COMMENT OF THE DAY: WHAT IS AND ISN’T RISING IN THE MEYERLAND FLOODPLAIN “Last night I rode my bike over to an area of Meyerland that I kept seeing listed in the Daily Demolition Report (this is the pocket just south of S. Braeswood, west of S. Post Oak). It was worse than I imagined. Many houses have been removed. Many others are still standing but vacant. A few have been rebuilt or are in the process of being rebuilt — these are all 2-story ‘McMansions’ and elevated. Visually, it’s a weird looking place. The new houses stick out because of their scale to start with, and putting them up on pedestals next to empty lots exaggerates the effect. When the floods come again, they will be surrounded by a giant McMoat.” [Memebag, commenting on Comment of the Day: Where Houston Stayed Underwater After the Memorial Day Flood] Illustration: Lulu
Braes Heights and the inner loop section of Willow Meadows has the same look and feel. Massive new homes towering over the old mid-century ones. For a while it will be a strange combination, until the last of the original homes are gone. You are right that the new homes being multiple feet higher only exaggerates the impact.
@JD: The mix of different scales isn’t unusual. What’s unusual is the empty lots and abandoned houses. Unless something is done about the flooding, there may never be demand to rebuild all of those houses.
The empty lots and abandoned houses are part of a work in process.
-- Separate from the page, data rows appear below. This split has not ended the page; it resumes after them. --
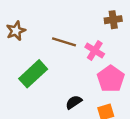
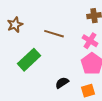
pink cross: (95, 50) -> (90, 41), moved

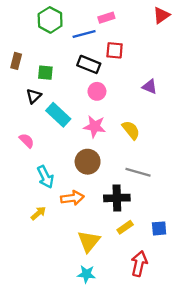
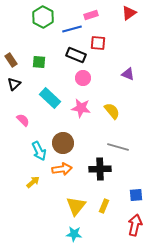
red triangle: (161, 15) -> (129, 13), moved
brown rectangle: (16, 61) -> (11, 60), moved, turned -48
black triangle: (34, 96) -> (14, 84), moved
brown circle: (88, 162) -> (63, 143), moved
yellow rectangle: (125, 227) -> (104, 206), moved, turned -32
red arrow: (139, 264) -> (135, 225), moved

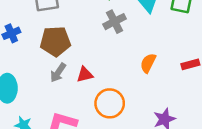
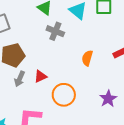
gray cross: (115, 22) -> (55, 31), turned -30

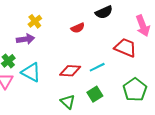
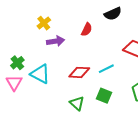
red semicircle: (78, 28) -> (87, 29), turned -40
purple arrow: (26, 39) -> (56, 41), moved
green square: (95, 94) -> (104, 96), turned -35

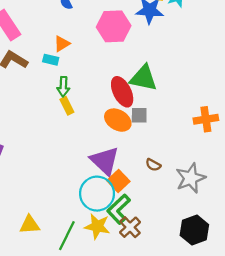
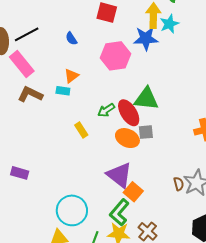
green arrow: (63, 87) -> (106, 110), moved, turned 60
brown semicircle: (153, 165) -> (179, 184), moved, turned -128
cyan circle: (97, 194) -> (72, 210), moved
green L-shape: (119, 209) -> (119, 212), moved

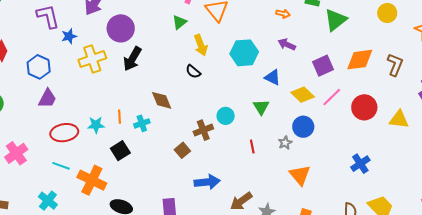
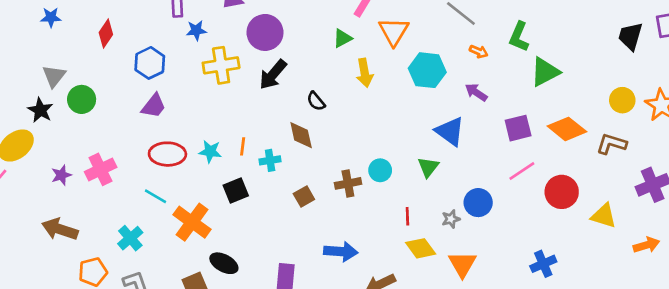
yellow circle: (387, 13) -> (622, 100), moved
cyan hexagon: (244, 53) -> (427, 70), moved
orange diamond: (360, 60) -> (567, 129), turned 36
brown L-shape: (395, 65) -> (611, 144), turned -105
black semicircle: (193, 72) -> (316, 101), moved
blue triangle: (273, 77) -> (450, 131), size x1.4
yellow diamond: (303, 95) -> (421, 248), moved
brown square: (182, 150) -> (304, 196), moved

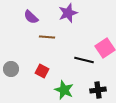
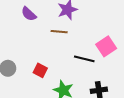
brown line: (47, 37) -> (59, 32), moved

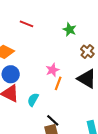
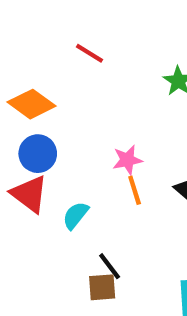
orange line: (58, 83) -> (135, 190), turned -48

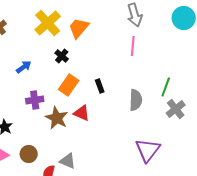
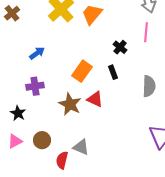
black cross: (62, 56) -> (120, 47), moved
purple cross: (35, 100) -> (35, 86), moved

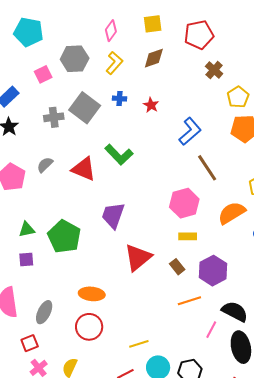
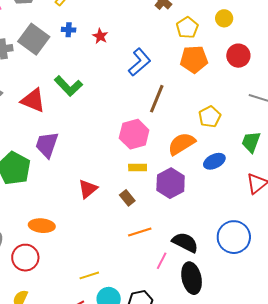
brown line: (207, 168) -> (157, 99), turned 56
purple trapezoid: (113, 215) -> (47, 145), moved
red triangle: (138, 258) -> (88, 189), size x0.7
purple hexagon: (213, 271) -> (171, 183), moved
red circle: (89, 327) -> (25, 258), moved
Houses got demo’ed before YE to reduce the tax bill. Developer-owned lots are being listed for homes with $1M+ price tags while oil is at $30/bbl. Homeowners waiting for grant money (that might never come) to raise homes, etc. It isn’t like people just walked away from $400k lots, there’s a lot going on behind the scenes, even if much of that is waiting on bureaucrats to come through for them. Then there’s deed restrictions to contend with, which for a time hampered new builds. We have friends who are going to tear down and build new, but there’s a lot involved and their house is one of those that looks abandoned. It just takes time.
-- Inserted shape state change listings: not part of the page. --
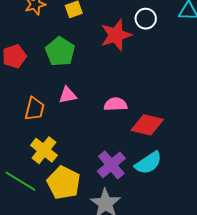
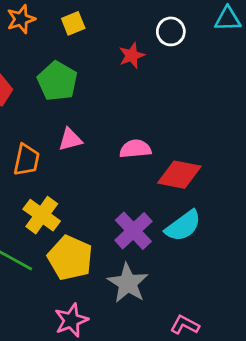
red star: (116, 35) -> (132, 55), size x0.6

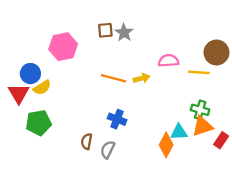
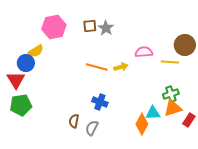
pink hexagon: (63, 47) -> (54, 27), moved
yellow semicircle: (42, 88) -> (36, 51), moved
green cross: (200, 110) -> (171, 94), turned -35
green pentagon: (39, 123) -> (21, 105), moved

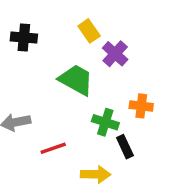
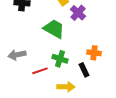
orange cross: (141, 106) -> (94, 53), moved
green cross: (105, 122) -> (60, 59), moved

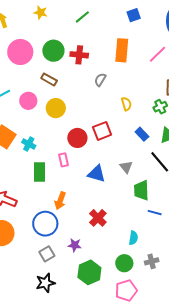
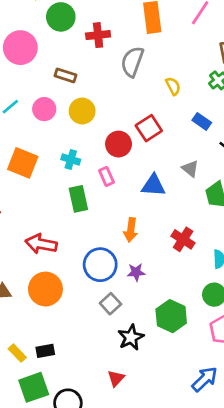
green circle: (53, 51) -> (61, 17), moved
gray semicircle: (100, 80) -> (132, 62), size x1.6
cyan cross: (29, 144) -> (71, 159), moved
orange arrow: (60, 201) -> (131, 230), moved
red cross: (98, 218) -> (183, 239), moved
purple star: (75, 245) -> (136, 272), moved
black star: (45, 283) -> (131, 337), moved

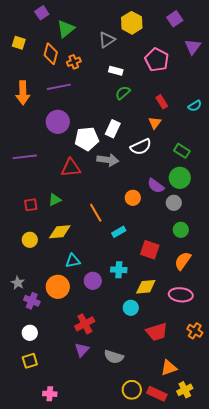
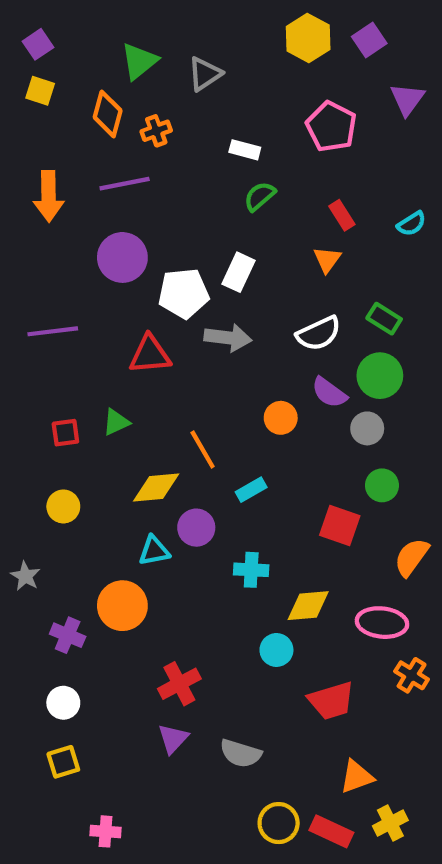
purple square: (42, 13) -> (38, 44), moved
yellow hexagon: (132, 23) -> (308, 38), moved
gray triangle: (107, 40) -> (205, 74), moved
white semicircle: (141, 147) -> (319, 333), moved
yellow diamond: (60, 232) -> (156, 487), moved
red square: (150, 250) -> (340, 525), moved
orange semicircle: (183, 261) -> (412, 557), moved
purple circle: (93, 281) -> (196, 528), moved
gray star: (18, 283) -> (25, 576), moved
orange cross: (195, 331) -> (412, 675), moved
@JD: Are we sure the work in progress ends up with housing in that area? Or is it destined to become a new retention pool?
About 30 of the vacant lots in braes heights were bought out by FEMA and Harris county after Allison. I heard at one time those couldn’t be resold for 99 years; but I don’t know if that’s true.
“Unless something is done about the flooding”
What is your suggestion, pray tell?
@GlenW: I am not a hydrologist. Humans do stuff about flooding all the time. They increase the rate water flows away, or reduce the rate water flows toward. Why do you ask?